Extracted entries |
-.-.-

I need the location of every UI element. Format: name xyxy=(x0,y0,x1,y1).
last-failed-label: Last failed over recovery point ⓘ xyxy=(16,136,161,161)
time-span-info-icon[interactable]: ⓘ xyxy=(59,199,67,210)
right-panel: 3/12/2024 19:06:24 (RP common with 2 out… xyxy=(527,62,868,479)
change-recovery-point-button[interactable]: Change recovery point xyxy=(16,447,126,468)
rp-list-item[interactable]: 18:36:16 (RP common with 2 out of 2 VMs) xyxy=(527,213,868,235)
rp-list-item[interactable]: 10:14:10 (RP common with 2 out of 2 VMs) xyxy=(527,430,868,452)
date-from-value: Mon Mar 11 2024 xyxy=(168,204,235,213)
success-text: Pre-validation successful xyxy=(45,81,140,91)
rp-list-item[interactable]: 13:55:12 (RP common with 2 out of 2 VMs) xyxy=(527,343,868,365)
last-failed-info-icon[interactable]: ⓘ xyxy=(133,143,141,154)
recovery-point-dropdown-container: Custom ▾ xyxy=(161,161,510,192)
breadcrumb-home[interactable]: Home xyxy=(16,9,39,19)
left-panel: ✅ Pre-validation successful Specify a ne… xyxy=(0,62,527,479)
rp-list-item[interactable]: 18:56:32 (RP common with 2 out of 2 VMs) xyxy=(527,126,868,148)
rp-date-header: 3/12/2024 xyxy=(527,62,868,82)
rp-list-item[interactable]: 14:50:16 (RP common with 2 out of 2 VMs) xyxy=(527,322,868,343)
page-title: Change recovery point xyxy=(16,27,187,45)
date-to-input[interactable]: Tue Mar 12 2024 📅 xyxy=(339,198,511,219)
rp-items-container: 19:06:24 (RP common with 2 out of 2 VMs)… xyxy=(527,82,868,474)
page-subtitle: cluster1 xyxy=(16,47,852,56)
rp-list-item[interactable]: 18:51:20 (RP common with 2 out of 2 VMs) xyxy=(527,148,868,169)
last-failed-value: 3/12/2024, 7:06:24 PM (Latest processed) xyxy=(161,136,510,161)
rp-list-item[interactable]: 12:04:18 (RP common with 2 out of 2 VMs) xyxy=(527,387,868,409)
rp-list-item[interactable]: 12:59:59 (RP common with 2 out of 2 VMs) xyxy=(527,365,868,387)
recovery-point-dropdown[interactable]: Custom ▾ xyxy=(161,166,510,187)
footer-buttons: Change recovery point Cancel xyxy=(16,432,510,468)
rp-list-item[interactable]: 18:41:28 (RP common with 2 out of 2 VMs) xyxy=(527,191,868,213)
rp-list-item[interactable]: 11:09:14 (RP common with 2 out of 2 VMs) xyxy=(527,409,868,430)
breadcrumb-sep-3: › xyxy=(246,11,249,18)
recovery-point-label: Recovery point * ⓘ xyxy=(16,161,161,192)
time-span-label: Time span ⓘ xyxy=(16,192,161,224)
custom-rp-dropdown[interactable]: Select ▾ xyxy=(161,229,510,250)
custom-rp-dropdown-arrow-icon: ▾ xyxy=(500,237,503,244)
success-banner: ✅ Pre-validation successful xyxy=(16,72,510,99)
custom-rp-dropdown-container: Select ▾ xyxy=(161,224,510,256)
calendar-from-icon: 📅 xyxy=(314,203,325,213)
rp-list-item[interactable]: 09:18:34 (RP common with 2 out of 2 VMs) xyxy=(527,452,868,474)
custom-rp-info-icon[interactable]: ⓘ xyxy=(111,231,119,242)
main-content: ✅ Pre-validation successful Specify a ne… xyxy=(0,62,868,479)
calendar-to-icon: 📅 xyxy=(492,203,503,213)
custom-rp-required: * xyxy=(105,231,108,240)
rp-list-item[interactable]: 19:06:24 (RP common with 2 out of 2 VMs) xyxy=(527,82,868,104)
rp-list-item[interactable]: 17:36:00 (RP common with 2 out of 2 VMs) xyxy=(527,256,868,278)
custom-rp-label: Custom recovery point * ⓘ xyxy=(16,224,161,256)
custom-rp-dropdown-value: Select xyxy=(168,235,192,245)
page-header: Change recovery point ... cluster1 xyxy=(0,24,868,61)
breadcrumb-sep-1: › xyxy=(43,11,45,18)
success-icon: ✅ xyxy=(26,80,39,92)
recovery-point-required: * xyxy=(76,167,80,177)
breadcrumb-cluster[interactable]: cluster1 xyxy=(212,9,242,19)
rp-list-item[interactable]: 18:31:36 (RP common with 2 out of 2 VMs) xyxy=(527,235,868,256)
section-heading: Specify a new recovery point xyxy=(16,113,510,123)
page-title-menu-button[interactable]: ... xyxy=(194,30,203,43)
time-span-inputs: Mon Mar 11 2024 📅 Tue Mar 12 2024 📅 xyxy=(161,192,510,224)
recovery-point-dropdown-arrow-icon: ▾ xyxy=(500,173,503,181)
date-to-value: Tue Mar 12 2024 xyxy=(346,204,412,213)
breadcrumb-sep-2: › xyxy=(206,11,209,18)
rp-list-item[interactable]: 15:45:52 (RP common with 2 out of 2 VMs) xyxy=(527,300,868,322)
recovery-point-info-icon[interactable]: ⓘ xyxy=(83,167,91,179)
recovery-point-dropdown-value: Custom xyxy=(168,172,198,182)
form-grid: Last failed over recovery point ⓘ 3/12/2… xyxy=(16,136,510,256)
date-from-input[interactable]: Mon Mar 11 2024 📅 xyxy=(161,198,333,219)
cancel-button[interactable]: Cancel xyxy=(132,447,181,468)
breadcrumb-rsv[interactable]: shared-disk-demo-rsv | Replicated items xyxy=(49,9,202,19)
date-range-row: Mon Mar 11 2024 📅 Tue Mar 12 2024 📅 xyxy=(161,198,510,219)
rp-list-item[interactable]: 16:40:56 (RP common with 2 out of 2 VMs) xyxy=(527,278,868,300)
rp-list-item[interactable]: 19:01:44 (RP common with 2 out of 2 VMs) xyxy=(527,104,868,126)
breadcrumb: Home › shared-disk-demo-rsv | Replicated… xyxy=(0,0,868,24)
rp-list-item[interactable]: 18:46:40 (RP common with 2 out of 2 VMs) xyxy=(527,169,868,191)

-.-.-

Task | Would you repeat each of the lines above exactly?

Exercise response |
I need the location of every UI element. Format: name xyxy=(x0,y0,x1,y1).
last-failed-label: Last failed over recovery point ⓘ xyxy=(16,136,161,161)
time-span-info-icon[interactable]: ⓘ xyxy=(59,199,67,210)
right-panel: 3/12/2024 19:06:24 (RP common with 2 out… xyxy=(527,62,868,479)
change-recovery-point-button[interactable]: Change recovery point xyxy=(16,447,126,468)
rp-list-item[interactable]: 18:36:16 (RP common with 2 out of 2 VMs) xyxy=(527,213,868,235)
rp-list-item[interactable]: 10:14:10 (RP common with 2 out of 2 VMs) xyxy=(527,430,868,452)
date-from-value: Mon Mar 11 2024 xyxy=(168,204,235,213)
success-text: Pre-validation successful xyxy=(45,81,140,91)
rp-list-item[interactable]: 13:55:12 (RP common with 2 out of 2 VMs) xyxy=(527,343,868,365)
last-failed-info-icon[interactable]: ⓘ xyxy=(133,143,141,154)
recovery-point-dropdown-container: Custom ▾ xyxy=(161,161,510,192)
breadcrumb-home[interactable]: Home xyxy=(16,9,39,19)
left-panel: ✅ Pre-validation successful Specify a ne… xyxy=(0,62,527,479)
rp-list-item[interactable]: 18:56:32 (RP common with 2 out of 2 VMs) xyxy=(527,126,868,148)
rp-date-header: 3/12/2024 xyxy=(527,62,868,82)
rp-list-item[interactable]: 14:50:16 (RP common with 2 out of 2 VMs) xyxy=(527,322,868,343)
page-title: Change recovery point xyxy=(16,27,187,45)
date-to-input[interactable]: Tue Mar 12 2024 📅 xyxy=(339,198,511,219)
rp-items-container: 19:06:24 (RP common with 2 out of 2 VMs)… xyxy=(527,82,868,474)
page-subtitle: cluster1 xyxy=(16,47,852,56)
rp-list-item[interactable]: 18:51:20 (RP common with 2 out of 2 VMs) xyxy=(527,148,868,169)
last-failed-value: 3/12/2024, 7:06:24 PM (Latest processed) xyxy=(161,136,510,161)
rp-list-item[interactable]: 12:04:18 (RP common with 2 out of 2 VMs) xyxy=(527,387,868,409)
rp-list-item[interactable]: 12:59:59 (RP common with 2 out of 2 VMs) xyxy=(527,365,868,387)
recovery-point-dropdown[interactable]: Custom ▾ xyxy=(161,166,510,187)
footer-buttons: Change recovery point Cancel xyxy=(16,432,510,468)
rp-list-item[interactable]: 18:41:28 (RP common with 2 out of 2 VMs) xyxy=(527,191,868,213)
rp-list-item[interactable]: 11:09:14 (RP common with 2 out of 2 VMs) xyxy=(527,409,868,430)
breadcrumb-sep-3: › xyxy=(246,11,249,18)
recovery-point-label: Recovery point * ⓘ xyxy=(16,161,161,192)
time-span-label: Time span ⓘ xyxy=(16,192,161,224)
custom-rp-dropdown[interactable]: Select ▾ xyxy=(161,229,510,250)
custom-rp-dropdown-arrow-icon: ▾ xyxy=(500,237,503,244)
success-banner: ✅ Pre-validation successful xyxy=(16,72,510,99)
custom-rp-dropdown-container: Select ▾ xyxy=(161,224,510,256)
calendar-from-icon: 📅 xyxy=(314,203,325,213)
rp-list-item[interactable]: 09:18:34 (RP common with 2 out of 2 VMs) xyxy=(527,452,868,474)
custom-rp-info-icon[interactable]: ⓘ xyxy=(111,231,119,242)
main-content: ✅ Pre-validation successful Specify a ne… xyxy=(0,62,868,479)
calendar-to-icon: 📅 xyxy=(492,203,503,213)
custom-rp-required: * xyxy=(105,231,108,240)
rp-list-item[interactable]: 19:06:24 (RP common with 2 out of 2 VMs) xyxy=(527,82,868,104)
rp-list-item[interactable]: 17:36:00 (RP common with 2 out of 2 VMs) xyxy=(527,256,868,278)
custom-rp-label: Custom recovery point * ⓘ xyxy=(16,224,161,256)
custom-rp-dropdown-value: Select xyxy=(168,235,192,245)
page-header: Change recovery point ... cluster1 xyxy=(0,24,868,61)
breadcrumb-sep-1: › xyxy=(43,11,45,18)
success-icon: ✅ xyxy=(26,80,39,92)
recovery-point-required: * xyxy=(76,167,80,177)
breadcrumb-cluster[interactable]: cluster1 xyxy=(212,9,242,19)
rp-list-item[interactable]: 18:31:36 (RP common with 2 out of 2 VMs) xyxy=(527,235,868,256)
section-heading: Specify a new recovery point xyxy=(16,113,510,123)
page-title-menu-button[interactable]: ... xyxy=(194,30,203,43)
time-span-inputs: Mon Mar 11 2024 📅 Tue Mar 12 2024 📅 xyxy=(161,192,510,224)
recovery-point-dropdown-arrow-icon: ▾ xyxy=(500,173,503,181)
date-to-value: Tue Mar 12 2024 xyxy=(346,204,412,213)
breadcrumb-sep-2: › xyxy=(206,11,209,18)
rp-list-item[interactable]: 15:45:52 (RP common with 2 out of 2 VMs) xyxy=(527,300,868,322)
recovery-point-info-icon[interactable]: ⓘ xyxy=(83,167,91,179)
recovery-point-dropdown-value: Custom xyxy=(168,172,198,182)
form-grid: Last failed over recovery point ⓘ 3/12/2… xyxy=(16,136,510,256)
date-from-input[interactable]: Mon Mar 11 2024 📅 xyxy=(161,198,333,219)
cancel-button[interactable]: Cancel xyxy=(132,447,181,468)
breadcrumb-rsv[interactable]: shared-disk-demo-rsv | Replicated items xyxy=(49,9,202,19)
date-range-row: Mon Mar 11 2024 📅 Tue Mar 12 2024 📅 xyxy=(161,198,510,219)
rp-list-item[interactable]: 16:40:56 (RP common with 2 out of 2 VMs) xyxy=(527,278,868,300)
rp-list-item[interactable]: 19:01:44 (RP common with 2 out of 2 VMs) xyxy=(527,104,868,126)
breadcrumb: Home › shared-disk-demo-rsv | Replicated… xyxy=(0,0,868,24)
rp-list-item[interactable]: 18:46:40 (RP common with 2 out of 2 VMs) xyxy=(527,169,868,191)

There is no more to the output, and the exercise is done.